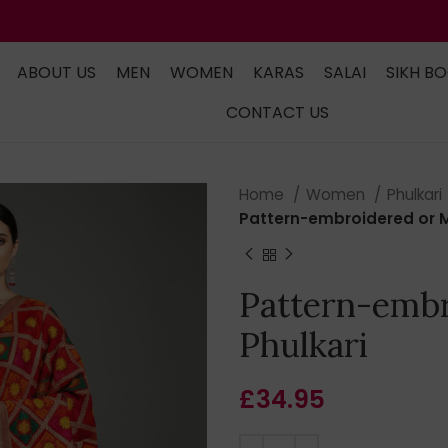
ABOUT US
MEN
WOMEN
KARAS
SALAI
SIKH B
CONTACT US
Home
Women
Phulkari
Pattern-embroidered or Mu
Pattern-embr
Phulkari
£
34.95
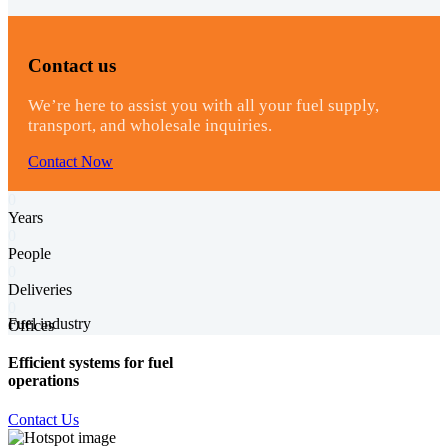
Contact us
We’re here to assist you with all your fuel supply,
transport, and wholesale inquiries.
Contact Now
0
Years
0
People
0
Deliveries
0
Fuel industry
Offices
Efficient systems for fuel
operations
Contact Us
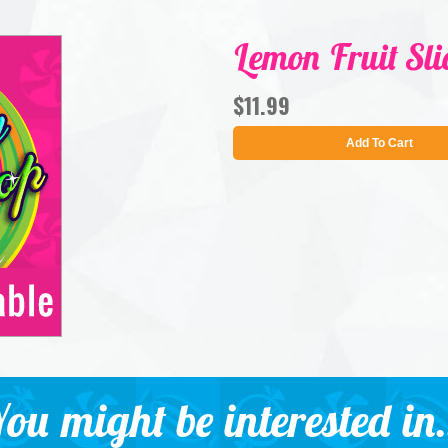
Lemon Fruit Sli
$11.99
Add To Cart
ou might be interested in.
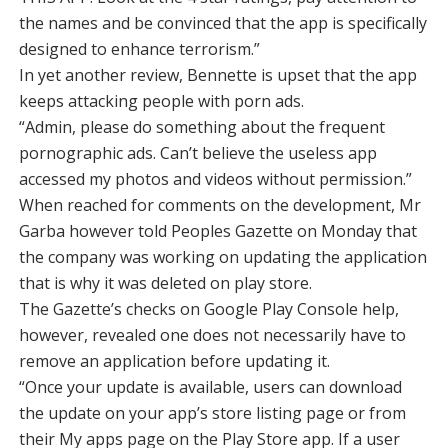
the names and be convinced that the app is specifically
designed to enhance terrorism.”
In yet another review, Bennette is upset that the app
keeps attacking people with porn ads.
“Admin, please do something about the frequent
pornographic ads. Can’t believe the useless app
accessed my photos and videos without permission.”
When reached for comments on the development, Mr
Garba however told Peoples Gazette on Monday that
the company was working on updating the application
that is why it was deleted on play store.
The Gazette’s checks on Google Play Console help,
however, revealed one does not necessarily have to
remove an application before updating it.
“Once your update is available, users can download
the update on your app’s store listing page or from
their My apps page on the Play Store app. If a user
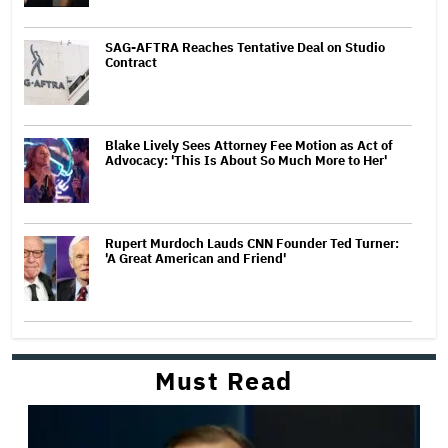
SAG-AFTRA Reaches Tentative Deal on Studio
Contract
Blake Lively Sees Attorney Fee Motion as Act of
Advocacy: 'This Is About So Much More to Her'
Rupert Murdoch Lauds CNN Founder Ted Turner:
'A Great American and Friend'
Must Read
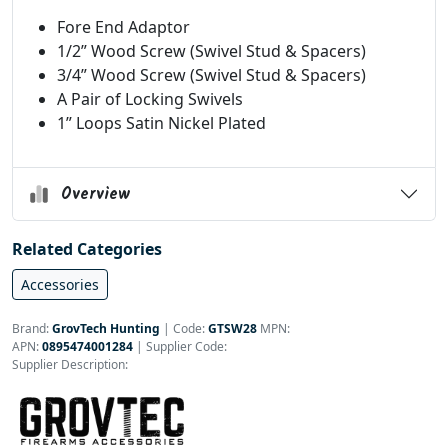
Fore End Adaptor
1/2” Wood Screw (Swivel Stud & Spacers)
3/4” Wood Screw (Swivel Stud & Spacers)
A Pair of Locking Swivels
1” Loops Satin Nickel Plated
Overview
Related Categories
Accessories
Brand:
GrovTech Hunting
|
Code:
GTSW28
MPN:
APN:
0895474001284
| Supplier Code:
Supplier Description:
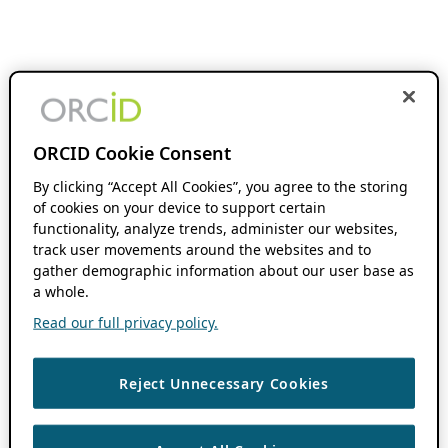
ORCID Cookie Consent
By clicking “Accept All Cookies”, you agree to the storing
of cookies on your device to support certain
functionality, analyze trends, administer our websites,
track user movements around the websites and to
gather demographic information about our user base as
a whole.
Read our full privacy policy.
Reject Unnecessary Cookies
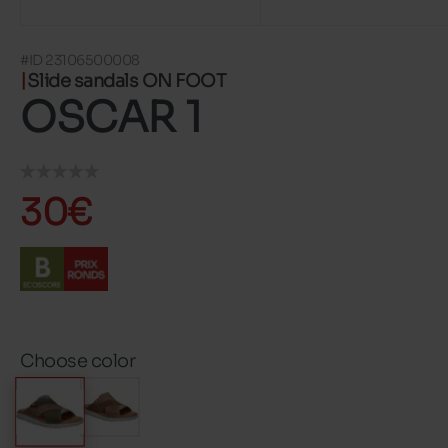
#ID 23106500008
Slide sandals ON FOOT
OSCAR 1
30€
Choose color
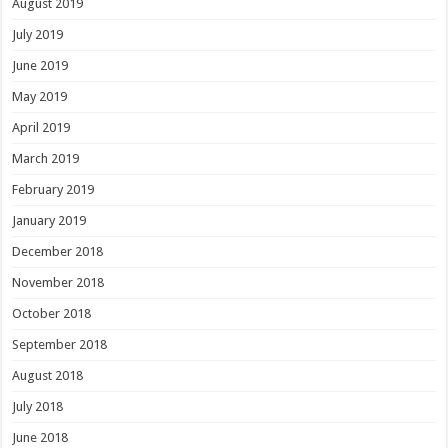
August 2019
July 2019
June 2019
May 2019
April 2019
March 2019
February 2019
January 2019
December 2018
November 2018
October 2018
September 2018
August 2018
July 2018
June 2018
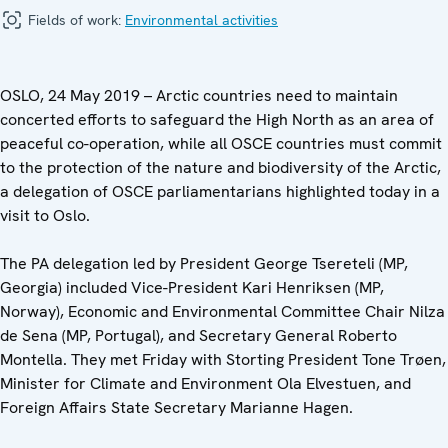
Fields of work:
Environmental activities
OSLO, 24 May 2019 – Arctic countries need to maintain
concerted efforts to safeguard the High North as an area of
peaceful co-operation, while all OSCE countries must commit
to the protection of the nature and biodiversity of the Arctic,
a delegation of OSCE parliamentarians highlighted today in a
visit to Oslo.
The PA delegation led by President George Tsereteli (MP,
Georgia) included Vice-President Kari Henriksen (MP,
Norway), Economic and Environmental Committee Chair Nilza
de Sena (MP, Portugal), and Secretary General Roberto
Montella. They met Friday with Storting President Tone Trøen,
Minister for Climate and Environment Ola Elvestuen, and
Foreign Affairs State Secretary Marianne Hagen.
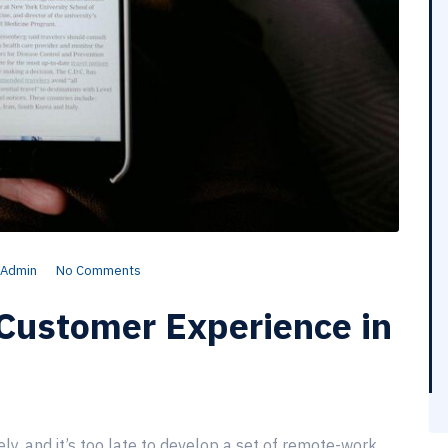
Admin
No Comments
Customer Experience in
, and it’s too late to develop a set of remote-work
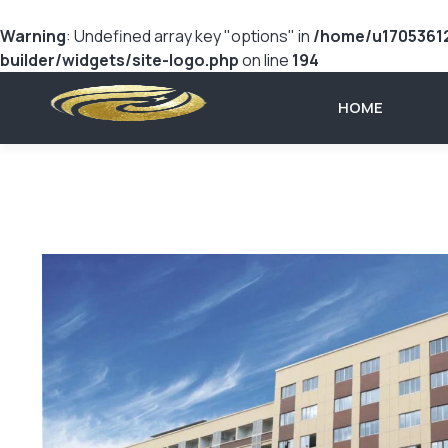
Warning
: Undefined array key "options" in
/home/u17053612
builder/widgets/site-logo.php
on line
194
HOME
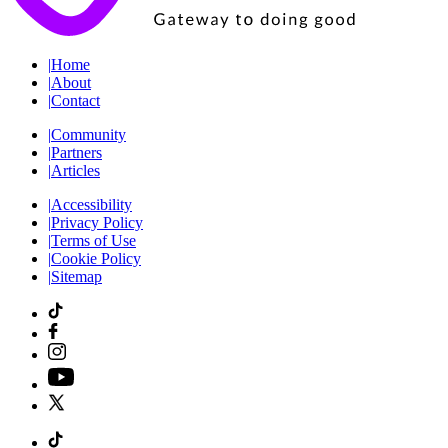
|
Home
|
About
|
Contact
|
Community
|
Partners
|
Articles
|
Accessibility
|
Privacy Policy
|
Terms of Use
|
Cookie Policy
|
Sitemap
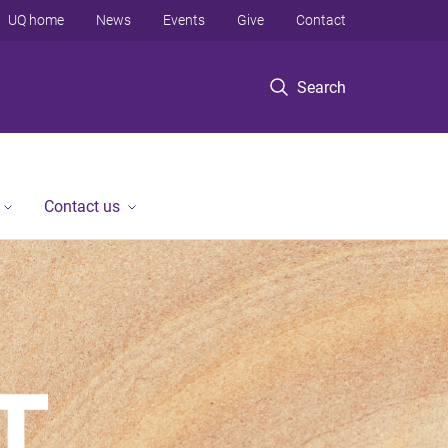
UQ home
News
Events
Give
Contact
Search
Contact us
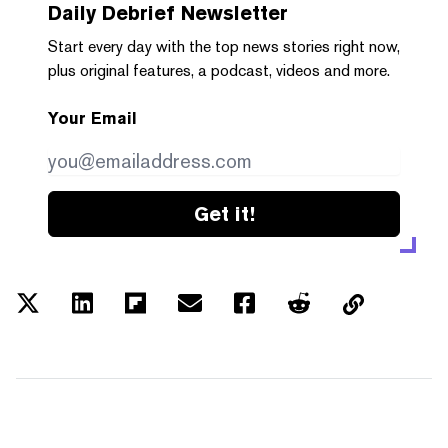
Daily Debrief
Newsletter
Start every day with the top news stories right now,
plus original features, a podcast, videos and more.
Your Email
Get it!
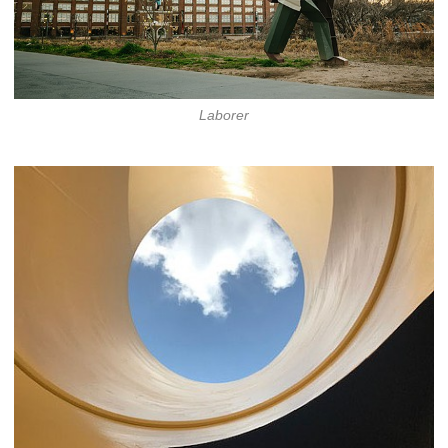
Laborer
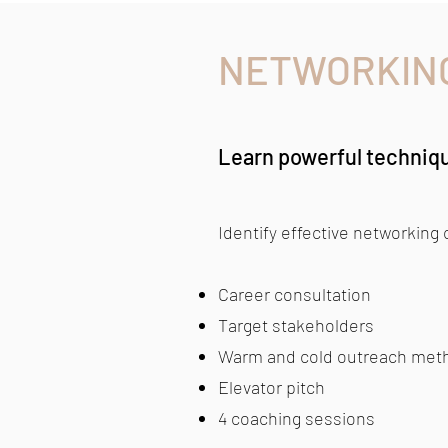
NETWORKIN
Learn powerful techniq
Identify effective networking
Career consultation
Target stakeholders
Warm and cold outreach met
Elevator pitch
4 coaching sessions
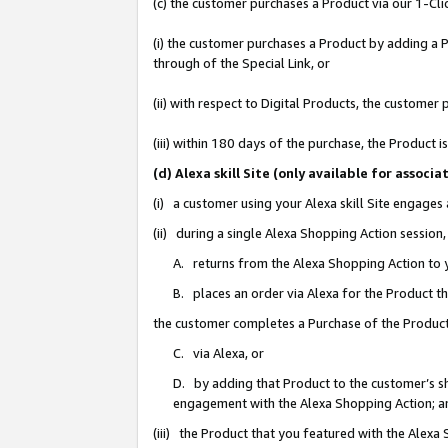
(c) the customer purchases a Product via our 1-Clic
(i) the customer purchases a Product by adding a Pr
through of the Special Link, or
(ii) with respect to Digital Products, the custom
(iii) within 180 days of the purchase, the Product
(d) Alexa skill Site (only available for asso
(i) a customer using your Alexa skill Site engages
(ii) during a single Alexa Shopping Action sessio
A. returns from the Alexa Shopping Action to y
B. places an order via Alexa for the Product t
the customer completes a Purchase of the Product
C. via Alexa, or
D. by adding that Product to the customer’s sho
engagement with the Alexa Shopping Action; a
(iii) the Product that you featured with the Alexa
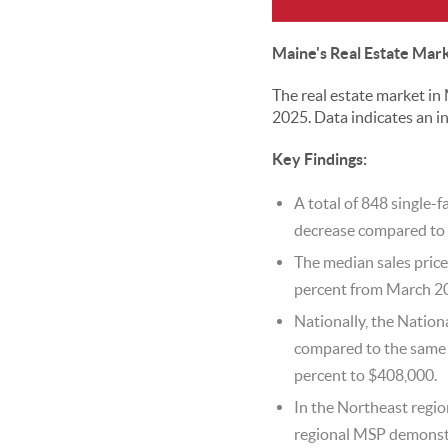
Maine's Real Estate Mar
The real estate market i
2025. Data indicates an in
Key Findings:
A total of 848 single-
decrease compared to 
The median sales price
percent from March 2
Nationally, the Nation
compared to the same m
percent to $408,000.
In the Northeast regio
regional MSP demonstr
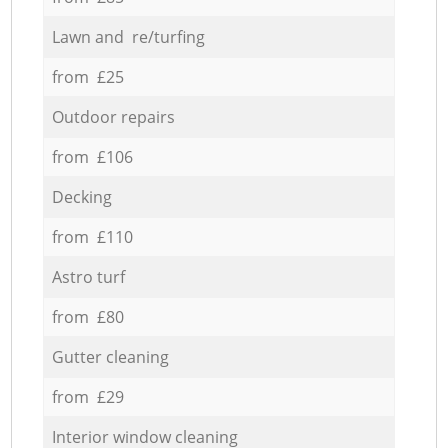
Lawn and re/turfing
from £25
Outdoor repairs
from £106
Decking
from £110
Astro turf
from £80
Gutter cleaning
from £29
Interior window cleaning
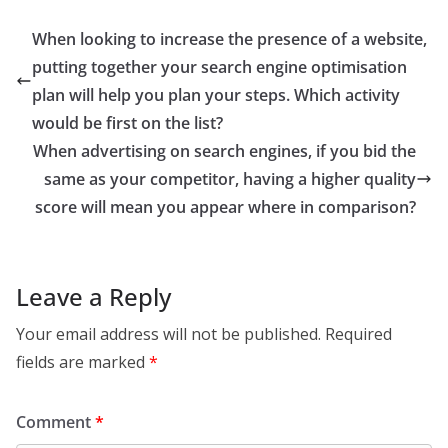
When looking to increase the presence of a website,
putting together your search engine optimisation
plan will help you plan your steps. Which activity
would be first on the list?
When advertising on search engines, if you bid the
same as your competitor, having a higher quality
score will mean you appear where in comparison?
Leave a Reply
Your email address will not be published.
Required
fields are marked
*
Comment
*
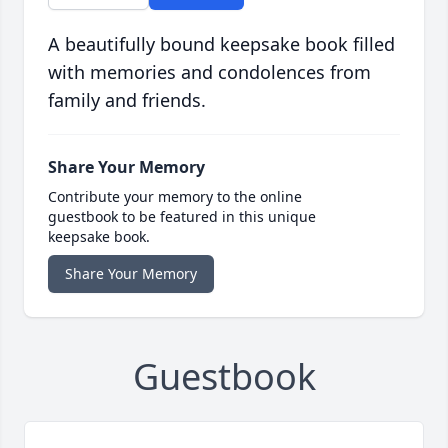
A beautifully bound keepsake book filled
with memories and condolences from
family and friends.
Share Your Memory
Contribute your memory to the online
guestbook to be featured in this unique
keepsake book.
Share Your Memory
Guestbook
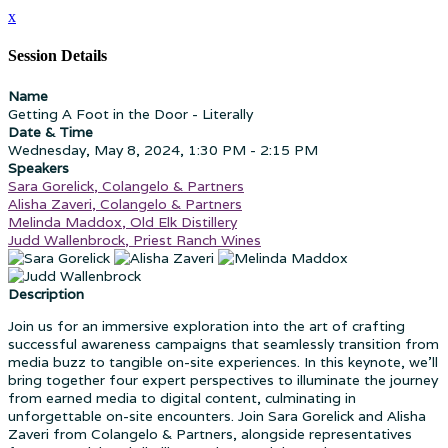
x
Session Details
Name
Getting A Foot in the Door - Literally
Date & Time
Wednesday, May 8, 2024, 1:30 PM - 2:15 PM
Speakers
Sara Gorelick, Colangelo & Partners
Alisha Zaveri, Colangelo & Partners
Melinda Maddox, Old Elk Distillery
Judd Wallenbrock, Priest Ranch Wines
Description
Join us for an immersive exploration into the art of crafting
successful awareness campaigns that seamlessly transition from
media buzz to tangible on-site experiences. In this keynote, we'll
bring together four expert perspectives to illuminate the journey
from earned media to digital content, culminating in
unforgettable on-site encounters. Join Sara Gorelick and Alisha
Zaveri from Colangelo & Partners, alongside representatives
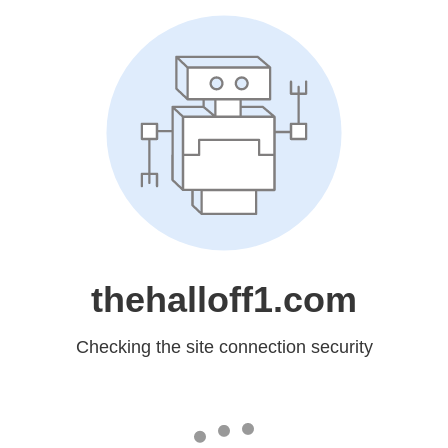
thehalloff1.com
Checking the site connection security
•••
_What you will do:_
Exactly the lines from the top of the listing through the line holding "Fuel industry" should be repeated, with pictures left out.

_Task output:_
ABOUT US
MEN
WOMEN
KARAS
SALAI
SIKH B
CONTACT US
Home
Women
Phulkari
Pattern-embroidered or Mu
Pattern-embr
Phulkari
£
34.95
Contact us
We’re here to assist you with all your fuel supply,
transport, and wholesale inquiries.
Contact Now
0
Years
0
People
0
Deliveries
0
Fuel industry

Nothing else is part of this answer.